Dancer and choreographer Jerry Bongai Zwane points to an arbitrary place and says, "To give back hope and dignity to the community." That is his way of clarifying the motto of Taxido, his dancing group. When he is however asked about the dignity of the boys and girls he slaps and pinches when they don't get his routines right, he sits back and hangs his clean-shaven head in silence. "People notice only the bad things," he later comments, "and sometimes, the bad things are smaller than the good things."
But Irene Loebell's KATLEHONG (Life in Progress) is not the story of Jerry, the reformed man who sets up a dancing class. It is the story of the hope and dignity of three teenage dancers: Tshidiso, the care-free playboy with eleven girlfriends; Venter, who worries about his mother and brothers, and dreams of attending a university, and Seipati, the self-acclaimed best dancer, who is kicked out of the group after missing two rehearsals.

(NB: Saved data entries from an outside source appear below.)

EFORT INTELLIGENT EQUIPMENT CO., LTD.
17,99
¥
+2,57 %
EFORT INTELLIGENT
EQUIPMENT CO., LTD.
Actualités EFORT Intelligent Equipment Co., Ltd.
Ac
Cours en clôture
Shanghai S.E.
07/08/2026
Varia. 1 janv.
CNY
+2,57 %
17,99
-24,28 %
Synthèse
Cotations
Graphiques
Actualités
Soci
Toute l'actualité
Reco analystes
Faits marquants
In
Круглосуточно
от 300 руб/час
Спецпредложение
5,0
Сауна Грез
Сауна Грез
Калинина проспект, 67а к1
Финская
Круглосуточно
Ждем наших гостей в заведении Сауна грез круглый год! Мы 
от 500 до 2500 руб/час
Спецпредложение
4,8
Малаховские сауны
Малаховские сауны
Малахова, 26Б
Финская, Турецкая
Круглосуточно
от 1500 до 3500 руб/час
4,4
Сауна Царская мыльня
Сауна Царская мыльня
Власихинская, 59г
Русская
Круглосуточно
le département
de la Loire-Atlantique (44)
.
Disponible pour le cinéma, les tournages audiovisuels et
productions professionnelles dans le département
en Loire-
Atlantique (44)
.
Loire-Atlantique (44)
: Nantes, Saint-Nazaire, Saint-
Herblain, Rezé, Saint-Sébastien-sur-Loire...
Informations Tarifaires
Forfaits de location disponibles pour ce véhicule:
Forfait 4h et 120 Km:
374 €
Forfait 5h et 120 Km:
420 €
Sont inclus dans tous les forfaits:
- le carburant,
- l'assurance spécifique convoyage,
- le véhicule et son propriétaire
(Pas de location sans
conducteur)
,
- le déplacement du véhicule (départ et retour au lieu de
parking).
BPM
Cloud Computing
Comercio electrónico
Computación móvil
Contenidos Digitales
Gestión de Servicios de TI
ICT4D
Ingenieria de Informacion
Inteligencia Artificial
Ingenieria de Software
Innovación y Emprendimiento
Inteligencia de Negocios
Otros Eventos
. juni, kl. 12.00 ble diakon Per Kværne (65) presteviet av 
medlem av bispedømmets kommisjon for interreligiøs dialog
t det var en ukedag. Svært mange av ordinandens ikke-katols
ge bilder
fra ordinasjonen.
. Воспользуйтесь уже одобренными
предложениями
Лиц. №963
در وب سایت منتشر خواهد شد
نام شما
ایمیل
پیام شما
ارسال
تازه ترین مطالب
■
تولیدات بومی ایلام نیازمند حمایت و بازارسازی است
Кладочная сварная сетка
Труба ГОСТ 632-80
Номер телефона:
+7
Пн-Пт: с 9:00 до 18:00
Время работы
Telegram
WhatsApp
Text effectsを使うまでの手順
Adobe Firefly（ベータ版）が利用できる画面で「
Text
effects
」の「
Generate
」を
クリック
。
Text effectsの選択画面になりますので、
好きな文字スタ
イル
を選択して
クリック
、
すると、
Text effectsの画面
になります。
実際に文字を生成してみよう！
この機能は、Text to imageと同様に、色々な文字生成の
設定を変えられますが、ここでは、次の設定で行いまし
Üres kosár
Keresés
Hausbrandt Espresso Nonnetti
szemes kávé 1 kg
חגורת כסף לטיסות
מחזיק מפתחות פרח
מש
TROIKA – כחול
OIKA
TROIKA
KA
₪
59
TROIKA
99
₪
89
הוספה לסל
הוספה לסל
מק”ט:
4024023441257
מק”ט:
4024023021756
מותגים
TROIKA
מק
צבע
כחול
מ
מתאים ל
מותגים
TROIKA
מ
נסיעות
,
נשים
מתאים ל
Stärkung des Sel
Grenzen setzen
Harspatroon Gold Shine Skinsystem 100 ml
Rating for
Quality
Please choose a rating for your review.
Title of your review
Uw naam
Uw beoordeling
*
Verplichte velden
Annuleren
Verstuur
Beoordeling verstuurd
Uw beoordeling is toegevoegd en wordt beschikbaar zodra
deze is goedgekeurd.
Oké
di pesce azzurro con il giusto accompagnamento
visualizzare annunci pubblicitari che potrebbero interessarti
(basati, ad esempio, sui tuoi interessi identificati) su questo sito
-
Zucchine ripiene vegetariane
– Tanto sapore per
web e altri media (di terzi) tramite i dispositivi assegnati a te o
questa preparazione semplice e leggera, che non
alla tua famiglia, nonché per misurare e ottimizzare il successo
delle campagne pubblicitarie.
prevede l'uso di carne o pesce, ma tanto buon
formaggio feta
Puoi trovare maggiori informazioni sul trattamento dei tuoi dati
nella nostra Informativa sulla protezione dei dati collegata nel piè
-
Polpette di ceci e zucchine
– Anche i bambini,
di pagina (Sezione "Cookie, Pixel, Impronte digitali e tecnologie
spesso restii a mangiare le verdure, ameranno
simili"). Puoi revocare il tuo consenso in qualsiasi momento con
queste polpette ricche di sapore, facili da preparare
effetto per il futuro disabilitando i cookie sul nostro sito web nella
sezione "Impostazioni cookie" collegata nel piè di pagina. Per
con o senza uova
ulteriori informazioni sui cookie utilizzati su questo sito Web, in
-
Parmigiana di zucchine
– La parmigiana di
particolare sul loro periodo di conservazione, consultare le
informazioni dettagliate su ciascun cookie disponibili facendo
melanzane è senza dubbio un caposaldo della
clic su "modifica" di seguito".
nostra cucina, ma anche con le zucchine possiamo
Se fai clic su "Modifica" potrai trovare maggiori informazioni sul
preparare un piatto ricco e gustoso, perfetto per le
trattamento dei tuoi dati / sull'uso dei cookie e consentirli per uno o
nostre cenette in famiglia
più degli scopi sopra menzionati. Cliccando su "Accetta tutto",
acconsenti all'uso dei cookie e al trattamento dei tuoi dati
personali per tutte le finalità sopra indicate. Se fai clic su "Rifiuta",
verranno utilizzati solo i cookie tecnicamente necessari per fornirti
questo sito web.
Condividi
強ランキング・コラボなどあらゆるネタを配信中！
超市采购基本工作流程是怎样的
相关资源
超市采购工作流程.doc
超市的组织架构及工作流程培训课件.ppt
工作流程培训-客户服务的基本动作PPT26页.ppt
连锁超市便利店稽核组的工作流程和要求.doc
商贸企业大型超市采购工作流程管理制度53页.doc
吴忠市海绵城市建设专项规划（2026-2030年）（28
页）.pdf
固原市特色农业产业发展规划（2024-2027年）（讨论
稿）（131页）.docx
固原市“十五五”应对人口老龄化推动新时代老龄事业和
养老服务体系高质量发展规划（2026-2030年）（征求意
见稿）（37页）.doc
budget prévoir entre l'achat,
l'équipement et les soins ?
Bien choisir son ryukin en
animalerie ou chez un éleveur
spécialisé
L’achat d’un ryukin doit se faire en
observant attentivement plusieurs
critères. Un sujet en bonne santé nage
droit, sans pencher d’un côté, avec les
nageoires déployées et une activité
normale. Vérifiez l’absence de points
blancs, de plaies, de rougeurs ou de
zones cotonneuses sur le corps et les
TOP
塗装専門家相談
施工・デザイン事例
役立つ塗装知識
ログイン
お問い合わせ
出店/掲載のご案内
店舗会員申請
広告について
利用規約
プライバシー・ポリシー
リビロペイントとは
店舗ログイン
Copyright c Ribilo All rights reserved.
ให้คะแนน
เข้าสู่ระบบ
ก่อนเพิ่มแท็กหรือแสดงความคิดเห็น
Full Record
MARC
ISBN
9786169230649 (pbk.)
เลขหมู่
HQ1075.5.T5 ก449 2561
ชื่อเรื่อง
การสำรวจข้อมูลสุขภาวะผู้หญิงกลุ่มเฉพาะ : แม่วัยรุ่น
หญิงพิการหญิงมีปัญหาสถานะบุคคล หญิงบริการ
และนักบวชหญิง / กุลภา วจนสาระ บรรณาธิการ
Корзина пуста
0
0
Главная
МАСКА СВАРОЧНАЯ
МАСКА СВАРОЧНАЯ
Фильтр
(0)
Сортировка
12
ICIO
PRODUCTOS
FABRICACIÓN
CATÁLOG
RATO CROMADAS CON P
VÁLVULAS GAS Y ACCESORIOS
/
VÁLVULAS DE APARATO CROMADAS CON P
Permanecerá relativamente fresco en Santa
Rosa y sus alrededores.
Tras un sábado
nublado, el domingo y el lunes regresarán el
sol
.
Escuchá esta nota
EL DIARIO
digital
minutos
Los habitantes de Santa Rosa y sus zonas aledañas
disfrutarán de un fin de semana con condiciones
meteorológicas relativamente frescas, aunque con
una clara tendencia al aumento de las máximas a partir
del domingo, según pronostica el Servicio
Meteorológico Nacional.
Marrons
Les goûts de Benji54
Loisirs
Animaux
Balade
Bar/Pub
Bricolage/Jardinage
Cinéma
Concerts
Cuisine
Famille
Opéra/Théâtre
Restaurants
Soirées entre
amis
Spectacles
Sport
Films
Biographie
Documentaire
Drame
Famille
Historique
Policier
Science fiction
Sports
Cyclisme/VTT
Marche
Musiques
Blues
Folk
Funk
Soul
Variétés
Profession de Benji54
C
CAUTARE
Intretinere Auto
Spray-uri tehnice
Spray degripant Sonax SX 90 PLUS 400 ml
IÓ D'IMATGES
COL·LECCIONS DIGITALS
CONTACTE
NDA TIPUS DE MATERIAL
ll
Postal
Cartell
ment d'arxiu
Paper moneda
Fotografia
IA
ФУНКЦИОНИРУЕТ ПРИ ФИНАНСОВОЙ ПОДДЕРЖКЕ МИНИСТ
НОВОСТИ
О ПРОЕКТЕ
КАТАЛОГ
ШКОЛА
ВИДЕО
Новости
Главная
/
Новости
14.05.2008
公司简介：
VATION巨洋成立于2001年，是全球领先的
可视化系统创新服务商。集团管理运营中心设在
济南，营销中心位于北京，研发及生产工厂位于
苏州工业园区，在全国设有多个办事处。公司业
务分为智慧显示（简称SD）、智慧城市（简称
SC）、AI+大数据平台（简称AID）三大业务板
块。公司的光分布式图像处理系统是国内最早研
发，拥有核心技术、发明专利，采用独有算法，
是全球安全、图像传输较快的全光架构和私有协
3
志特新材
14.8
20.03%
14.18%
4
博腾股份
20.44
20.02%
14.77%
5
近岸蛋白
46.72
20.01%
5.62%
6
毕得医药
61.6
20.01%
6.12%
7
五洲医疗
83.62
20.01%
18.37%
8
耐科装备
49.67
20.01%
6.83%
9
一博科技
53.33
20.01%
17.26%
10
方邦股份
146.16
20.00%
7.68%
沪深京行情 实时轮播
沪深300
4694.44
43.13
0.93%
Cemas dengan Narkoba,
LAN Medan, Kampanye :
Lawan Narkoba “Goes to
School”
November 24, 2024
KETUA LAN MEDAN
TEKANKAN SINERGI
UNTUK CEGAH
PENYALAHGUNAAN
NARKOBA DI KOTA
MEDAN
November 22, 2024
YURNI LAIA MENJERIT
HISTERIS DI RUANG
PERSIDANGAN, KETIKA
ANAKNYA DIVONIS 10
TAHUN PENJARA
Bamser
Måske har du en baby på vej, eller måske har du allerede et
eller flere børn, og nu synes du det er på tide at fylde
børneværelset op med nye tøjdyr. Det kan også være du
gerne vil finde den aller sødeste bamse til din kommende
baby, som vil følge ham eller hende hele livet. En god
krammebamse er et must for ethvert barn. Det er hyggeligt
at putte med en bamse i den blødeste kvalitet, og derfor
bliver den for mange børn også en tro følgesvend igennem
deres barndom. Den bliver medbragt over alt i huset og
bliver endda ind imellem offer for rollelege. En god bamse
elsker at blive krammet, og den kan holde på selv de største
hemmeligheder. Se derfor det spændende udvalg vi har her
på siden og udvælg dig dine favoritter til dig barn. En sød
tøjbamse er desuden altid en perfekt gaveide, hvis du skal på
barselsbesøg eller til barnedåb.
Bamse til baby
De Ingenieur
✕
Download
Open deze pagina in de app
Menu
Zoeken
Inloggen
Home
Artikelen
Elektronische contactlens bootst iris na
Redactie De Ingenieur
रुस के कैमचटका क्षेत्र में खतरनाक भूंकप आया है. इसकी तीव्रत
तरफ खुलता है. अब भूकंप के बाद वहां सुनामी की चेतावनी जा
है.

‘Katlehong' is a Sotho word that means Progress, and Loebell, in footage shot mostly on a hand-held camera, shows the progression of the teenage trio over three years. The film, her second directorial work, is filled with wide shots of the township at night and close-up shots of the characters as they dress, eat, dance, cry and live.
Located thirty-five kilometres to the east of Johannesburg, South Africa, Katlehong still bears the scars of apartheid two decades after its end. The only sighting of white folks in the film is when they cheer the dance troupe's performance or at the University of Johannesburg.
There are moments in the documentary that could have been cut out to reduce the 95-minutes running time, such as a perfume-sampling session with the boys. The detail and context in some of the extra footage makes up for this though. The viewer is allowed to laugh at Tshidiso's struggles with taking an HIV test, which is the perfect comic foil to the inevitable doom that hangs over Seipati, whose body changes with pregnancy as she roams the streets of Katlehong in search of her father.
Venter takes the director Loebell to see his own absentee father in Lesotho (an act that angers Jerry), where green hills and strolling cattle offer a change of scene from the shanties of Katlehong. But in his desire to escape Katlehong, Venter appears to be setting himself up for disappointment.
Jerry's claim that the bad things are smaller than the good is debatable, because he treats the teenagers like mere tools in his quest for glory. The statement that the bad is way smaller than the good is however true of Irene Loebell's documentary film.